Aim of the task
For each line below with the word "Lato", write out a copy.

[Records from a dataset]
+++
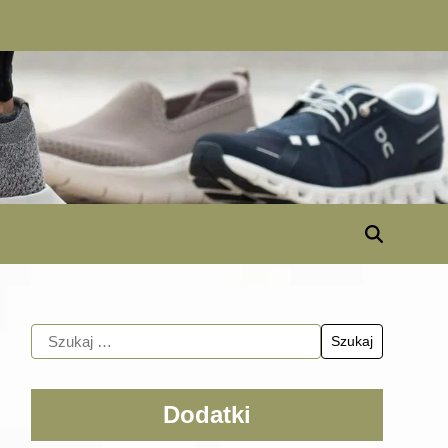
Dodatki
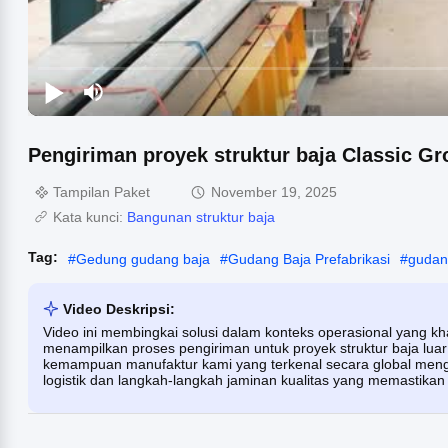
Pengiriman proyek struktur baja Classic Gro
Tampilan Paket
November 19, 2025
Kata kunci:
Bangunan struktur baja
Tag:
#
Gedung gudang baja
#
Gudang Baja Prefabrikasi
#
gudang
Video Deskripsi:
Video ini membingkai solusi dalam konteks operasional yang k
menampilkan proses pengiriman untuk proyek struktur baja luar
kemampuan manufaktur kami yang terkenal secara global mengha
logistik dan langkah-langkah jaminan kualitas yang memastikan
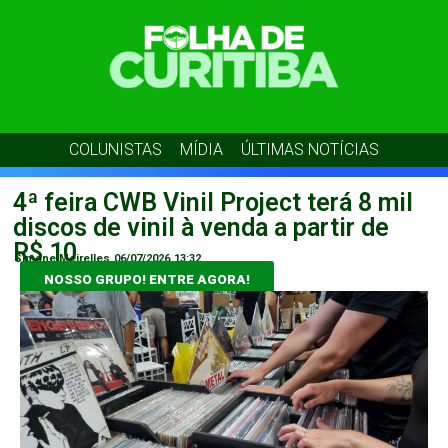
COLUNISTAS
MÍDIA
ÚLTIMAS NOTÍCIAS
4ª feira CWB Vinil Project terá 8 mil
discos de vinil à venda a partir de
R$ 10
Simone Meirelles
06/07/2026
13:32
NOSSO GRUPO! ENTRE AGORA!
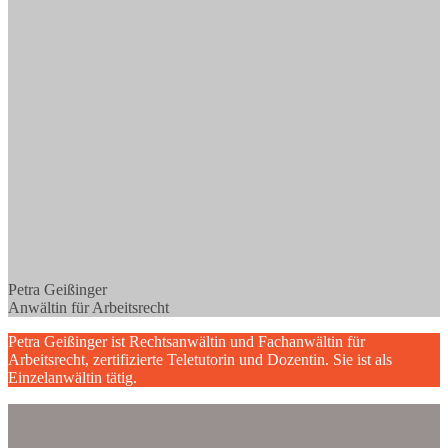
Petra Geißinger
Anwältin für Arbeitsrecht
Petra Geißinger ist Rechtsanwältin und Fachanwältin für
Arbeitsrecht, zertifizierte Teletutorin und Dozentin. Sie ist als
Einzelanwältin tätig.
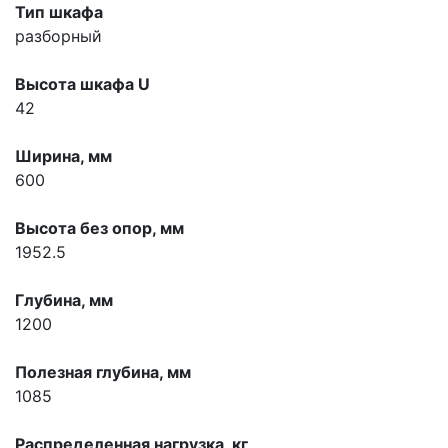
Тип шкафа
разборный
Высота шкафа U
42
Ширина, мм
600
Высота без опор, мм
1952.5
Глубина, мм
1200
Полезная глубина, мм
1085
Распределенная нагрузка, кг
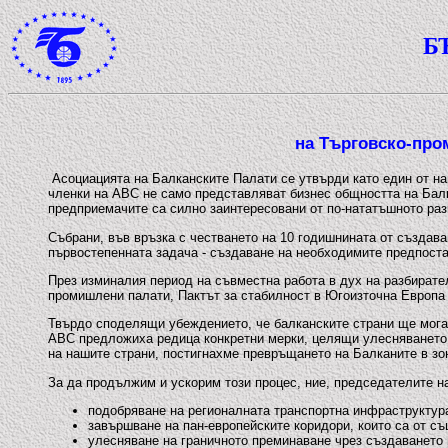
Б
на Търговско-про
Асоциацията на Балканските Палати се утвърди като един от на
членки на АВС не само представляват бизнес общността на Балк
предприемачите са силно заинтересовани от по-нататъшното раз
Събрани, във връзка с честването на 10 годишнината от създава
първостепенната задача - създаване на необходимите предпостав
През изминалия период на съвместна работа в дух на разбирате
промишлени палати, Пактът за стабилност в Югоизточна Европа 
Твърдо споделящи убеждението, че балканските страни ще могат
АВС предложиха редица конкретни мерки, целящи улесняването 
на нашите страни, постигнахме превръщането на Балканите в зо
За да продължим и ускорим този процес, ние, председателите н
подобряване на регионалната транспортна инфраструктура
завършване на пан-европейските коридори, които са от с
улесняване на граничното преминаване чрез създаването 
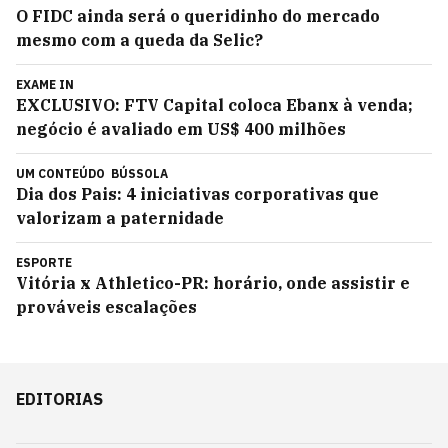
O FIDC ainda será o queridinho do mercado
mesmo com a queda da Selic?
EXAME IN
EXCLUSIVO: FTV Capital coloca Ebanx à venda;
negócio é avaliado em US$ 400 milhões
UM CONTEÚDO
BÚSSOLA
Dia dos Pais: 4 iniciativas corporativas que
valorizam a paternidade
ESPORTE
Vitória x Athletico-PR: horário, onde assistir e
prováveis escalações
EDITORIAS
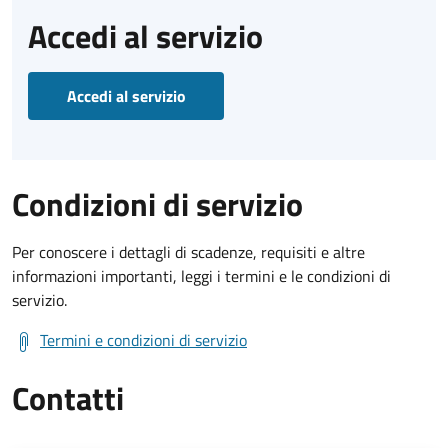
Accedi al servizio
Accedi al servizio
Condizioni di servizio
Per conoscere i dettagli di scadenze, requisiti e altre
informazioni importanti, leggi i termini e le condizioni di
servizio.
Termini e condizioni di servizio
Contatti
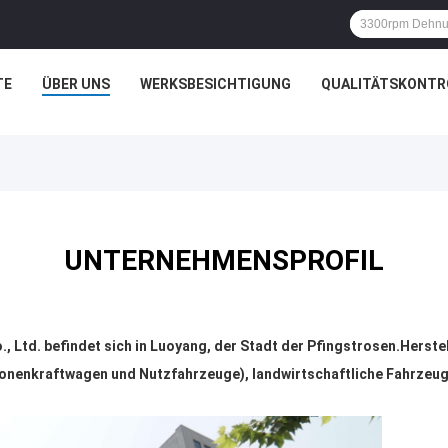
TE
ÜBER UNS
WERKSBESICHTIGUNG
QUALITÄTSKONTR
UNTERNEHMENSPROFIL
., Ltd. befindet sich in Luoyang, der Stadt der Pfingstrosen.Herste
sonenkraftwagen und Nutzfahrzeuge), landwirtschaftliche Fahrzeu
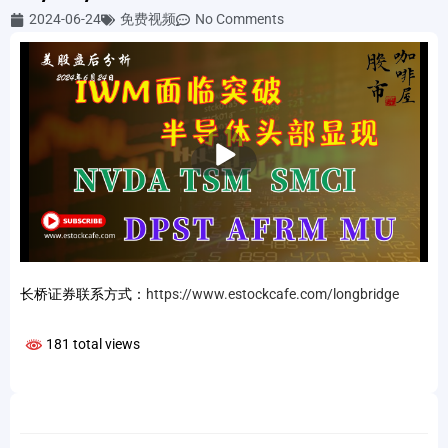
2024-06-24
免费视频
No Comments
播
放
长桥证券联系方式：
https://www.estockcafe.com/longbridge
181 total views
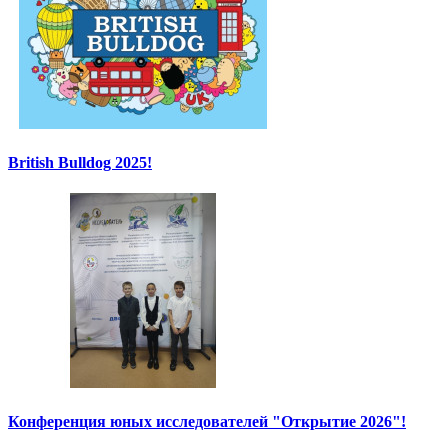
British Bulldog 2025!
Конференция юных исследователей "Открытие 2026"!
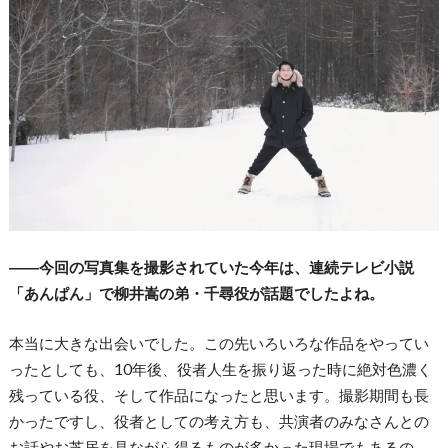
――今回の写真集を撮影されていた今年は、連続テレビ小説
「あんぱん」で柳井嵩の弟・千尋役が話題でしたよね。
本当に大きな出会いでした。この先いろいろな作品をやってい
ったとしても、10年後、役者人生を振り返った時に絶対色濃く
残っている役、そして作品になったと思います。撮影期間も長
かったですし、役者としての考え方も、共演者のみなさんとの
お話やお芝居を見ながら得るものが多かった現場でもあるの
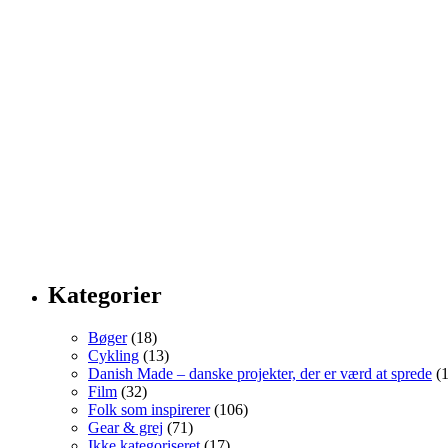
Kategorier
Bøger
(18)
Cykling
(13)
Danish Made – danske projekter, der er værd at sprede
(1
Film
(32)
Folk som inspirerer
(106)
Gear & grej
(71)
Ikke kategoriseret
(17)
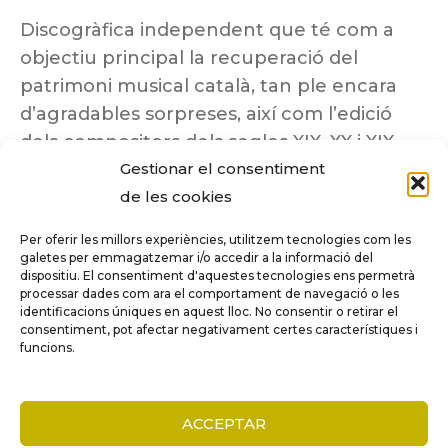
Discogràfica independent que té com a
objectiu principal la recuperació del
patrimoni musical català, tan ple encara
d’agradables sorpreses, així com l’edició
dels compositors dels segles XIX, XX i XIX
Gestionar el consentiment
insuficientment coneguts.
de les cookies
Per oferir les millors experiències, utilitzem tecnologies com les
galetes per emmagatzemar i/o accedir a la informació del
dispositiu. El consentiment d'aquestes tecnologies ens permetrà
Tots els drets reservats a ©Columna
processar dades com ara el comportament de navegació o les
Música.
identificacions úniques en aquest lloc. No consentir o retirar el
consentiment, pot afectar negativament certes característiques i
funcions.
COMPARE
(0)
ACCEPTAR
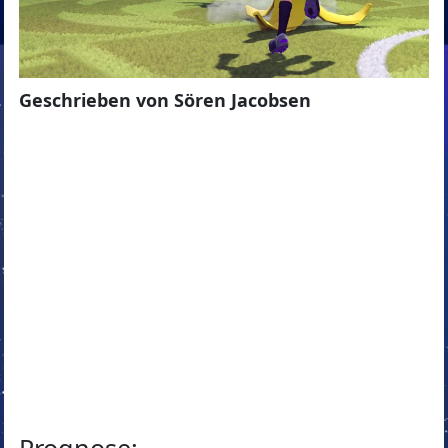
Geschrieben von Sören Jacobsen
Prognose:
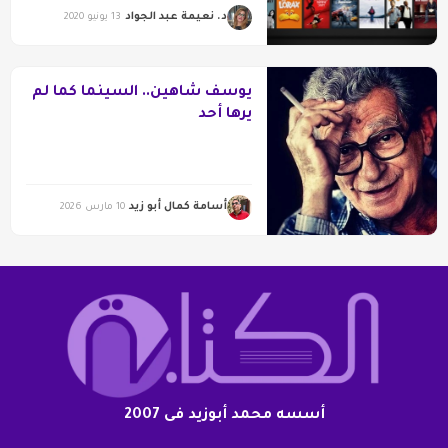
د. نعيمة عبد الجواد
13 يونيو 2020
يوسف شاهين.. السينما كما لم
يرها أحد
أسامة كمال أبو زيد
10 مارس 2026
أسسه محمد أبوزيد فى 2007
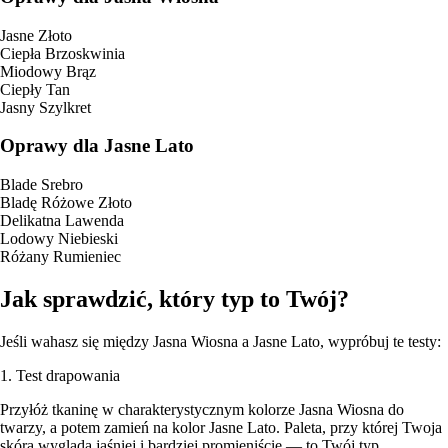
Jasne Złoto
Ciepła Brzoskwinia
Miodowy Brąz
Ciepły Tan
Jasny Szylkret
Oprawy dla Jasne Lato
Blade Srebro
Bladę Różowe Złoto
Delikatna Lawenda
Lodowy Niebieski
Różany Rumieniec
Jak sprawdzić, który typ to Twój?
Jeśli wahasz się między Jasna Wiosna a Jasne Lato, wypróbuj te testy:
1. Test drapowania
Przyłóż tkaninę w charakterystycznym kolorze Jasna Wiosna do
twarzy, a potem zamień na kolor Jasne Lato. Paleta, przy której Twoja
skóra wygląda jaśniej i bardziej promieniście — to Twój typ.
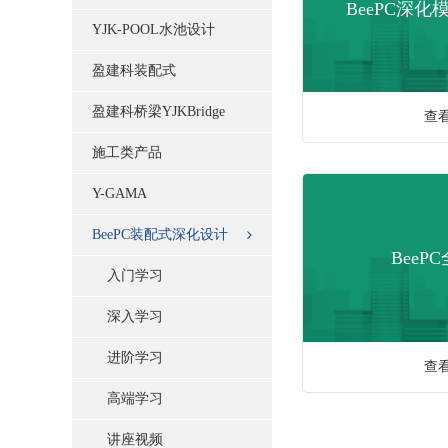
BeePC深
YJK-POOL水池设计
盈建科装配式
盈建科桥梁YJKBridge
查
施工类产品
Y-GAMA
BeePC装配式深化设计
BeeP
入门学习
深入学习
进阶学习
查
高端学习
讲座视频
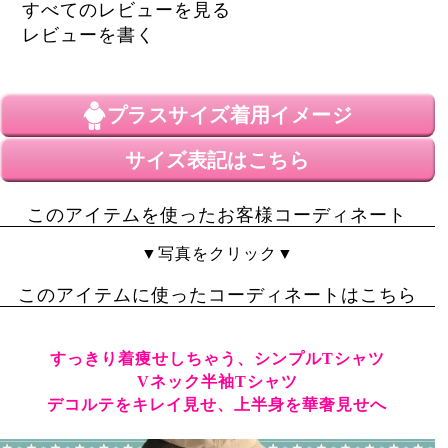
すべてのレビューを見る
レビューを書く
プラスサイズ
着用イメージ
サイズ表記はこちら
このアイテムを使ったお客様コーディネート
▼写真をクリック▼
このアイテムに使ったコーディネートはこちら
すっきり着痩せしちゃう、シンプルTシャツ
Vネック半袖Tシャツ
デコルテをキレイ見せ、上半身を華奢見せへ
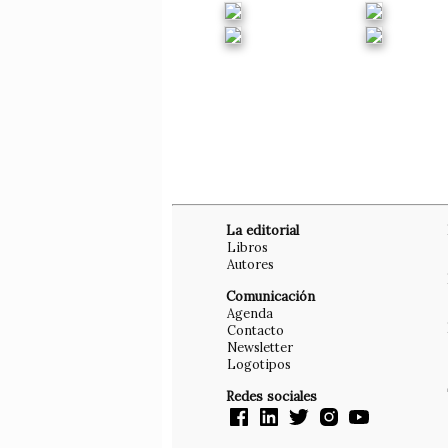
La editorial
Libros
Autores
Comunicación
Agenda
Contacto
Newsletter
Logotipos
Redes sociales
+++
Answer space
Oprawy dla Jasne Lato
Jeśli wahasz się między Jasna Wiosna a Jasne Lato, wypróbuj te testy:
twarzy, a potem zamień na kolor Jasne Lato. Paleta, przy której Twoja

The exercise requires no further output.